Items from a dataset
BEGIN

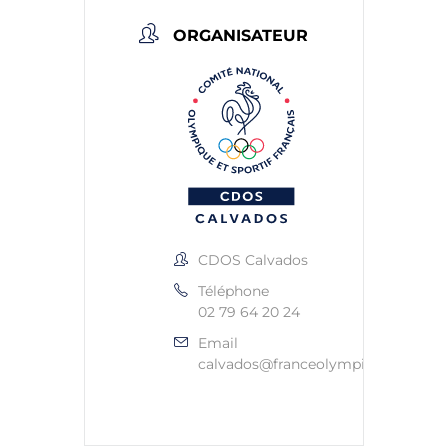
ORGANISATEUR
CDOS Calvados
Téléphone
02 79 64 20 24
Email
calvados@franceolympique.com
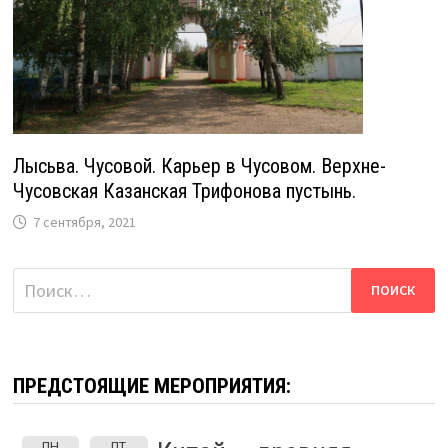
Лысьва. Чусовой. Карьер в Чусовом. Верхне-
Чусовская Казанская Трифонова пустынь.
7 сентября, 2021
Найти:
ПРЕДСТОЯЩИЕ МЕРОПРИЯТИЯ:
ПН
ПТ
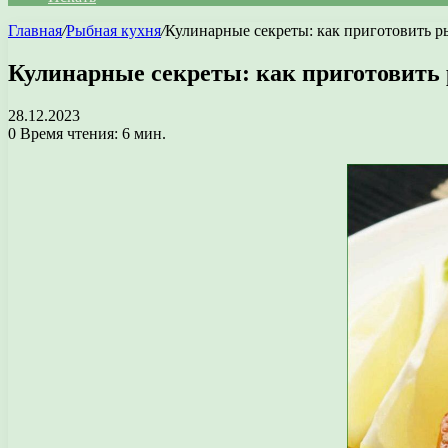
Главная
/
Рыбная кухня
/
Кулинарные секреты: как приготовить р
Кулинарные секреты: как приготовить
28.12.2023
0
Время чтения: 6 мин.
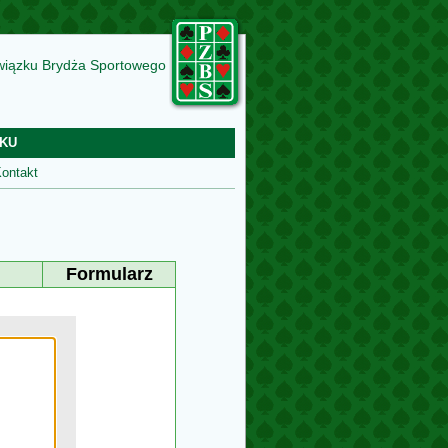
wiązku Brydża Sportowego
KU
ontakt
Formularz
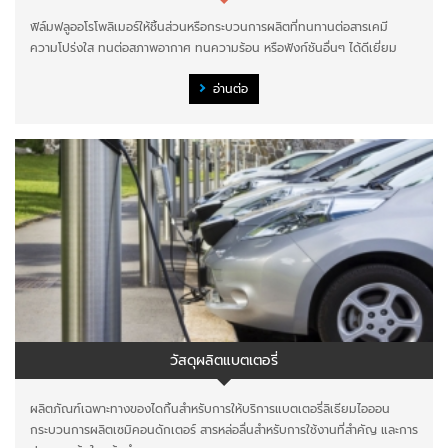
ฟิล์มฟลูออโรโพลิเมอร์ให้ชิ้นส่วนหรือกระบวนการผลิตที่ทนทานต่อสารเคมี
ความโปร่งใส ทนต่อสภาพอากาศ ทนความร้อน หรือฟังก์ชันอื่นๆ ได้ดีเยี่ยม
อ่านต่อ
วัสดุผลิตแบตเตอรี่
ผลิตภัณฑ์เฉพาะทางของไดกิ้นสำหรับการให้บริการแบตเตอรี่ลิเธียมไอออน
กระบวนการผลิตเซมิคอนดักเตอร์ สารหล่อลื่นสำหรับการใช้งานที่สำคัญ และการ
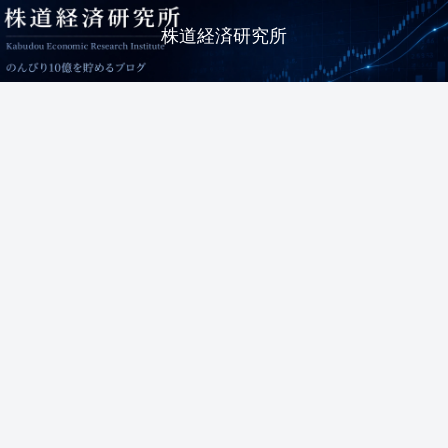
株道経済研究所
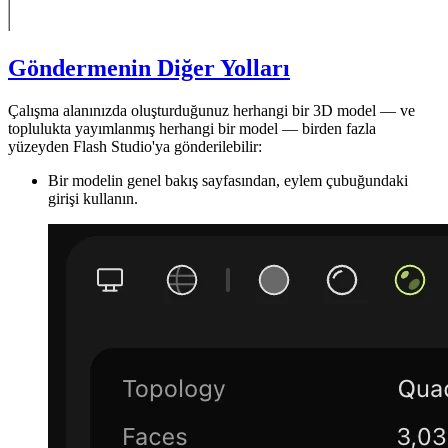
Göndermenin Diğer Yolları
Çalışma alanınızda oluşturduğunuz herhangi bir 3D model — ve
toplulukta yayımlanmış herhangi bir model — birden fazla
yüzeyden Flash Studio'ya gönderilebilir:
Bir modelin
genel bakış sayfasından
, eylem çubuğundaki
girişi kullanın.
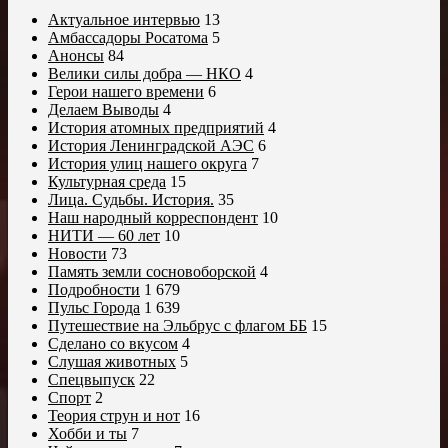
Актуальное интервью
13
Амбассадоры Росатома
5
Анонсы
84
Велики силы добра — НКО
4
Герои нашего времени
6
Делаем Выводы
4
История атомных предприятий
4
История Ленинградской АЭС
6
История улиц нашего округа
7
Культурная среда
15
Лица. Судьбы. История.
35
Наш народный корреспондент
10
НИТИ — 60 лет
10
Новости
73
Память земли сосновоборской
4
Подробности
1 679
Пульс Города
1 639
Путешествие на Эльбрус с флагом ББ
15
Сделано со вкусом
4
Слушая животных
5
Спецвыпуск
22
Спорт
2
Теория струн и нот
16
Хобби и ты
7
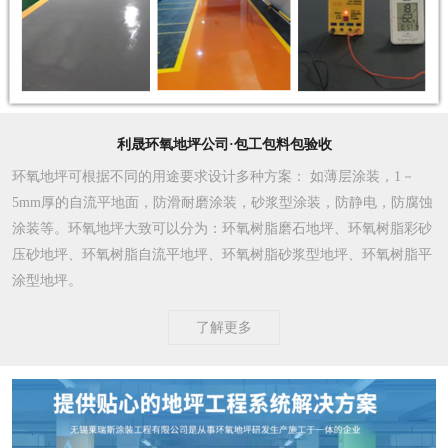
利晟环氧地坪公司·包工包料包验收
环氧地坪可根据不同的用途要求设计多种方案
： 如薄层涂装，1－
5mm厚的自流平地面，防滑耐磨涂装，砂浆型涂装，防静电，防腐蚀
涂装等。环氧地坪大致可以分为：环氧树脂磨石地坪、环氧树脂彩砂
压砂地坪、环氧树脂自流平地坪、环氧树脂砂浆型地坪、环氧树脂平
涂型地坪。
了解更多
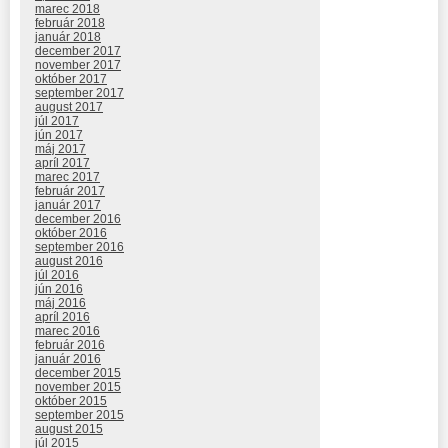
marec 2018
február 2018
január 2018
december 2017
november 2017
október 2017
september 2017
august 2017
júl 2017
jún 2017
máj 2017
apríl 2017
marec 2017
február 2017
január 2017
december 2016
október 2016
september 2016
august 2016
júl 2016
jún 2016
máj 2016
apríl 2016
marec 2016
február 2016
január 2016
december 2015
november 2015
október 2015
september 2015
august 2015
júl 2015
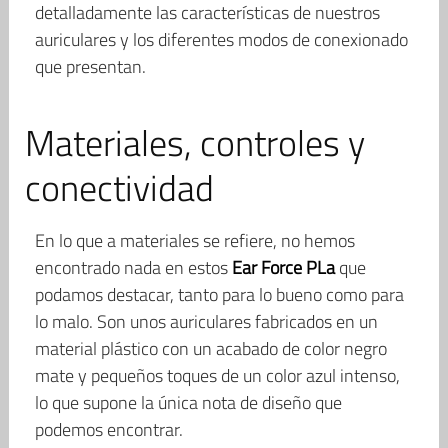
detalladamente las características de nuestros
auriculares y los diferentes modos de conexionado
que presentan.
Materiales, controles y
conectividad
En lo que a materiales se refiere, no hemos
encontrado nada en estos
Ear Force PLa
que
podamos destacar, tanto para lo bueno como para
lo malo. Son unos auriculares fabricados en un
material plástico con un acabado de color negro
mate y pequeños toques de un color azul intenso,
lo que supone la única nota de diseño que
podemos encontrar.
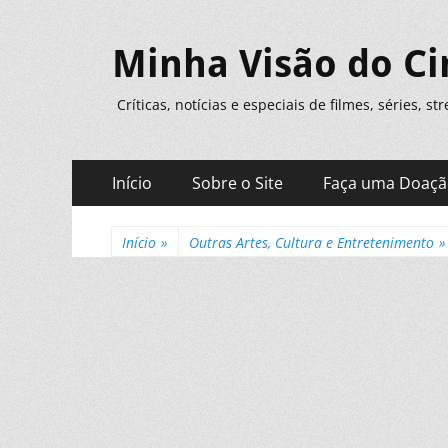
Minha Visão do C
Críticas, notícias e especiais de filmes, séries, s
Menu
Pular
Início
Sobre o Site
Faça uma Doaç
para
principal
o
conteúdo
Início
»
Outras Artes, Cultura e Entretenimento
»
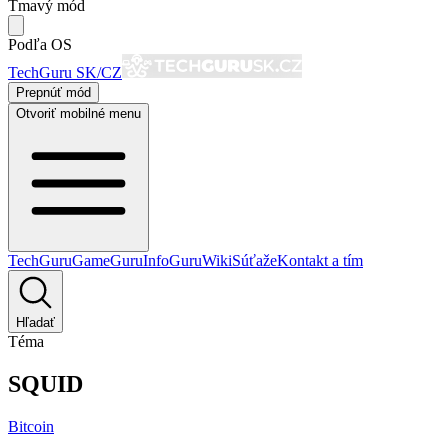
Tmavý mód
Podľa OS
TechGuru SK/CZ
Prepnúť mód
Otvoriť mobilné menu
TechGuru
GameGuru
InfoGuru
Wiki
Súťaže
Kontakt a tím
Hľadať
Téma
SQUID
Bitcoin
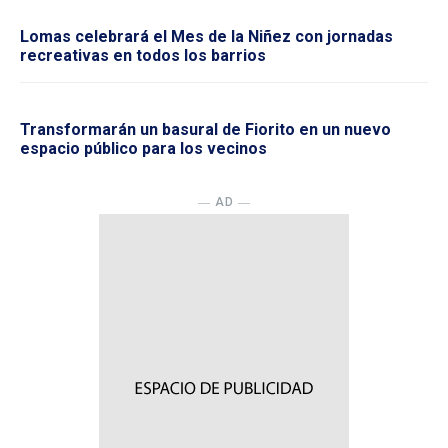
Lomas celebrará el Mes de la Niñez con jornadas
recreativas en todos los barrios
Transformarán un basural de Fiorito en un nuevo
espacio público para los vecinos
― AD ―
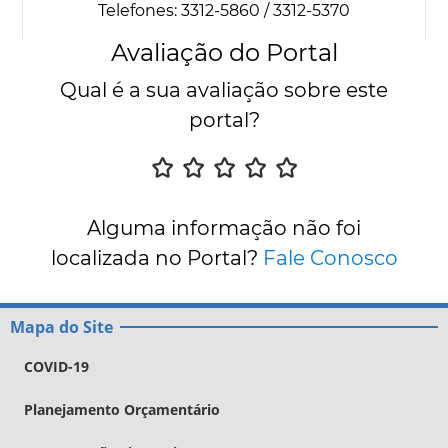
Telefones: 3312-5860 / 3312-5370
Avaliação do Portal
Qual é a sua avaliação sobre este
portal?
Alguma informação não foi
localizada no Portal?
Fale Conosco
Mapa do Site
COVID-19
Planejamento Orçamentário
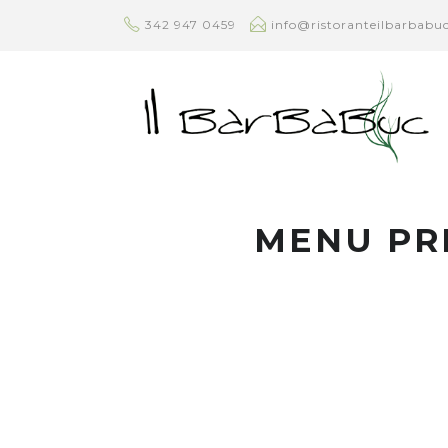
342 947 0459
info@ristoranteilbarbabuc
MENU PR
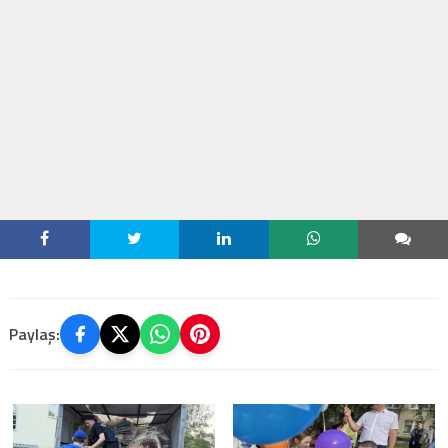
Paylaş:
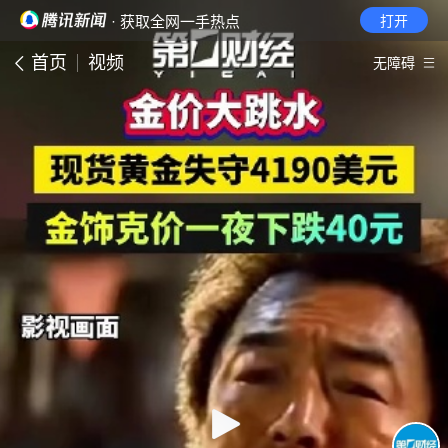
· 获取全网一手热点
打开
首页
视频
无障碍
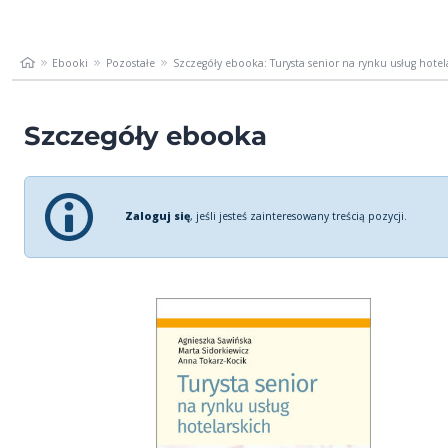
Ebooki
Pozostałe
Szczegóły ebooka: Turysta senior na rynku usług hotel
Szczegóły ebooka
Zaloguj się
, jeśli jesteś zainteresowany treścią pozycji.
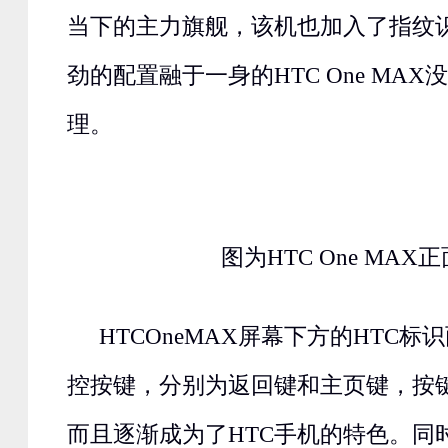
当下的主力旗舰，该机也加入了指纹
劲的配置融于一身的HTC One MA
理。
图为HTC One MAX
HTCOneMAX屏幕下方的HTC
控按键，分别为返回键和主页键，按
而且逐渐成为了HTC手机的特色。同时，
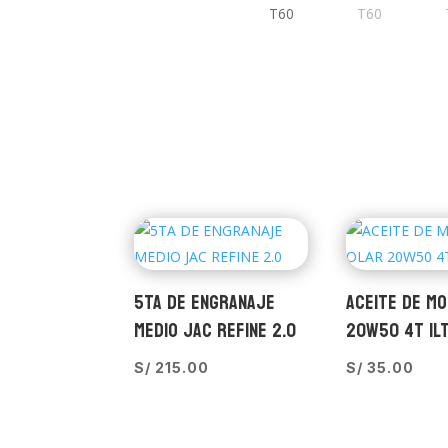
5TA DE ENGRANAJE
ACEITE DE M
MEDIO JAC REFINE 2.0
20W50 4T 1L
S/
215.00
S/
35.00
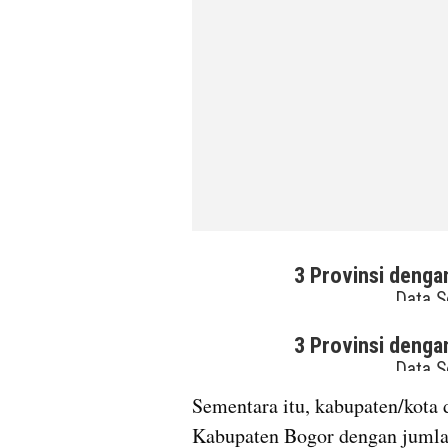
Sementara itu, kabupaten/kota 
Kabupaten Bogor dengan jumla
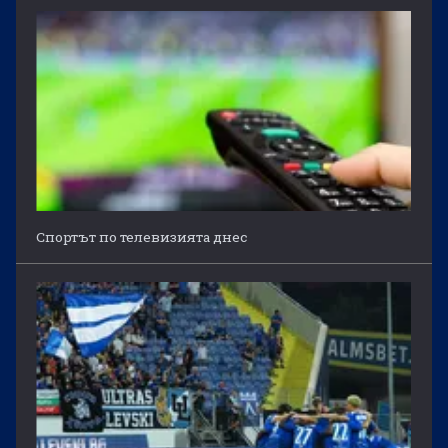
Спортът по телевизията днес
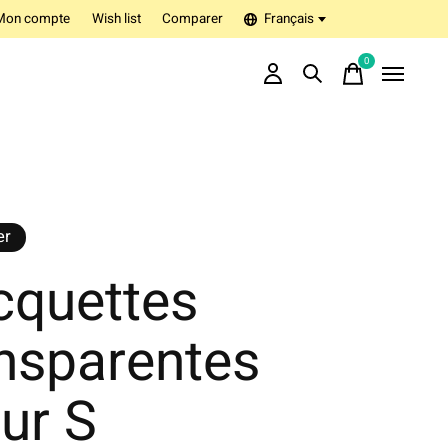
Mon compte
Wish list
Comparer
Français
0
items
er
cquettes
ansparentes
ur S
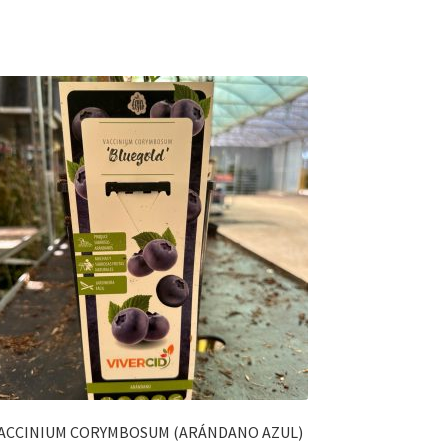
ACCINIUM CORYMBOSUM (ARÁNDANO AZUL)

END

(Task details): From the line containing "Szczegóły ebooka: Turysta" down to the end of the data above, reproduce each line exactly; no pictures.

(Response for this exercise):
Szczegóły ebooka: Turysta senior na rynku usług hotel
Szczegóły ebooka
Zaloguj się
, jeśli jesteś zainteresowany treścią pozycji.
当下的主力旗舰，该机也加入了指纹
劲的配置融于一身的HTC One MA
理。
图为HTC One MAX
HTCOneMAX屏幕下方的HTC
控按键，分别为返回键和主页键，按
而且逐渐成为了HTC手机的特色。同时，
5TA DE ENGRANAJE
ACEITE DE M
MEDIO JAC REFINE 2.0
20W50 4T 1L
S/
215.00
S/
35.00
Sementara itu, kabupaten/kota 
Kabupaten Bogor dengan jumla
Спортът по телевизията днес
Mon compte
Wish list
Comparer
Français
0
items
er
cquettes
ansparentes
ur S
ACCINIUM CORYMBOSUM (ARÁNDANO AZUL)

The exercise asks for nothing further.